土井さん:日本の農業の歴史を紐解くと見えてきたのが「資源循環型農業」。簡単に言えば、全てのものを資源としてとらえ人間の手でスムーズな循環を促すことにより、自然環境を守りながら安全安心で美味しい本物の農作物を生産する農業です。ウチは米と養豚をやっていたので、このふたつで循環構築してみようと考えました。
土井さん:まず、諫美豚の餌になる米は減反部分の水田で栽培。収穫後の藁やもみ殻は家畜の餌や敷きわらにします。また、豚舎から出る堆肥も水田の土づくりに活用。化学肥料を使わずに手間ひまかけて作付けすることで美味しい循環農法米が育つんですよ。

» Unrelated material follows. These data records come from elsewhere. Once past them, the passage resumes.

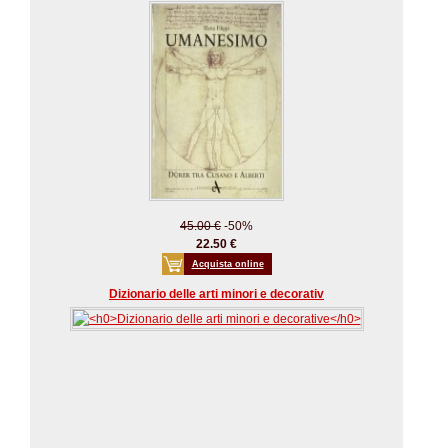
45.00 €
-50%
22.50 €
Acquista online
Dizionario delle arti minori e decorativ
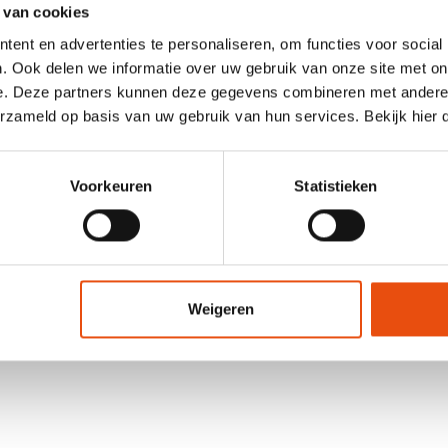
 van cookies
Schiebekonstruktion enthüllt den Inhalt auf kontrollierte und
Optik steigern den Wert des Produkts. Perfekt für Marken, d
ent en advertenties te personaliseren, om functies voor social
Inhalt.
. Ook delen we informatie over uw gebruik van onze site met on
e. Deze partners kunnen deze gegevens combineren met andere i
Mehr über dieses Produkt
erzameld op basis van uw gebruik van hun services. Bekijk hier
Voorkeuren
Statistieken
Weigeren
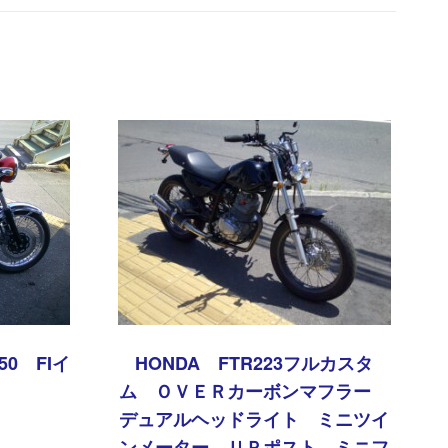
50 FIイ
HONDA FTR223フルカスタ
ム ＯＶＥＲカーボンマフラー
デュアルヘッドライト ミニツイ
ンメーター ＵＰポスト ミニフ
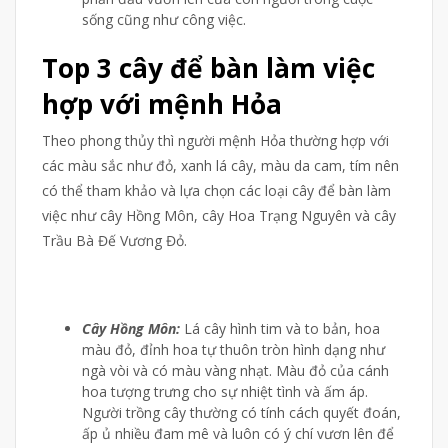
sống cũng như công việc.
Top 3 cây để bàn làm việc
hợp với mệnh Hỏa
Theo phong thủy thì người mệnh Hỏa thường hợp với
các màu sắc như đỏ, xanh lá cây, màu da cam, tím nên
có thể tham khảo và lựa chọn các loại cây để bàn làm
việc như cây Hồng Môn, cây Hoa Trạng Nguyên và cây
Trầu Bà Đế Vương Đỏ.
Cây Hồng Môn:
Lá cây hình tim và to bản, hoa
màu đỏ, đỉnh hoa tự thuôn tròn hình dạng như
ngà vòi và có màu vàng nhạt. Màu đỏ của cánh
hoa tượng trưng cho sự nhiệt tình và ấm áp.
Người trồng cây thường có tính cách quyết đoán,
ấp ủ nhiều đam mê và luôn có ý chí vươn lên để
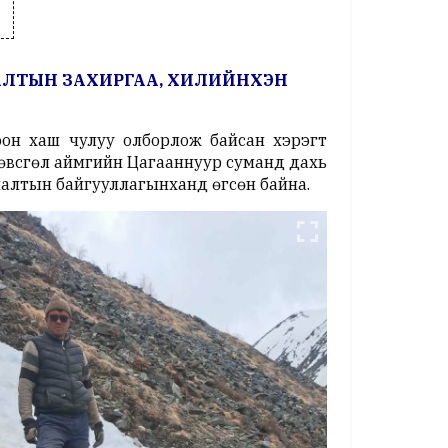
ЛАЛТЫН ЗАХИРГАА, ХИЛИЙНХЭН
оон хаш чулуу олборлож байсан хэрэгт
өвсгөл аймгийн Цагааннуур суманд дахь
налтын байгууллагынханд өгсөн байна.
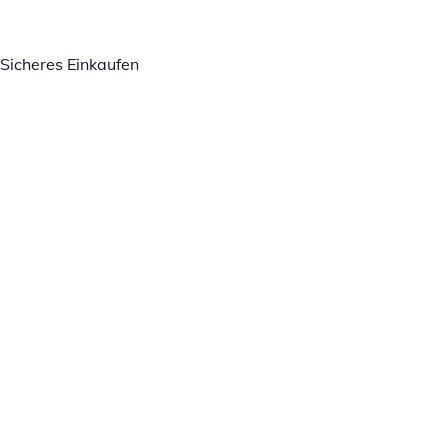
Sicheres Einkaufen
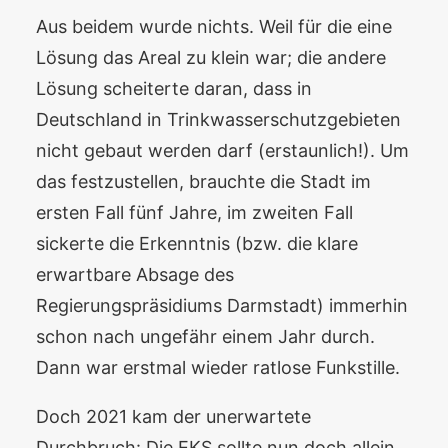
Aus beidem wurde nichts. Weil für die eine
Lösung das Areal zu klein war; die andere
Lösung scheiterte daran, dass in
Deutschland in Trinkwasserschutzgebieten
nicht gebaut werden darf (erstaunlich!). Um
das festzustellen, brauchte die Stadt im
ersten Fall fünf Jahre, im zweiten Fall
sickerte die Erkenntnis (bzw. die klare
erwartbare Absage des
Regierungspräsidiums Darmstadt) immerhin
schon nach ungefähr einem Jahr durch.
Dann war erstmal wieder ratlose Funkstille.
Doch 2021 kam der unerwartete
Durchbruch: Die EKS sollte nun doch allein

土井さん:元々、配合飼料を与えていたのですが、人間がおいしいと感じる米なら豚に食べさせてもいいんじゃないかと試しに混ぜてみたんです。そしたら丸々と太って、明らかに違うんですよ。食べてみると甘味・旨味が強く、脂はすっきり、そして臭みがない。本当に驚きました。
土井さん:人間用の米で豚を育て始めたのが平成20年で、そこから3年くらいは試行錯誤の連続。例えば、米の品種によって味が変わるかの実験では一番おいしく育ったのが「にこまる」でした。そういったブラッシュアップを経て平成25年に「諫美豚」を商標登録。土井農場も法人化することになりました。
土井さん:農家だけやっていた時よりもやることは増えましたが、安心安全な食材をお届けするには生産直売が一番。米も豚も販売もウチの理念に共感してくれたスタッフが頑張ってくれているので本当にありがたいですね。これからも諫美豚を通じて資源循環型農業の魅力を伝えていければと思います。
「日本の伝統的な農業に取り組むことで自然の流れに沿うほど美味しいものができるというとても大切なことに気づくことができました」と振り返る土井代表。事業に軌道に乗ってきた今だからこそ、資源循環型農業での地域貢献に力を入れていきたいと話します。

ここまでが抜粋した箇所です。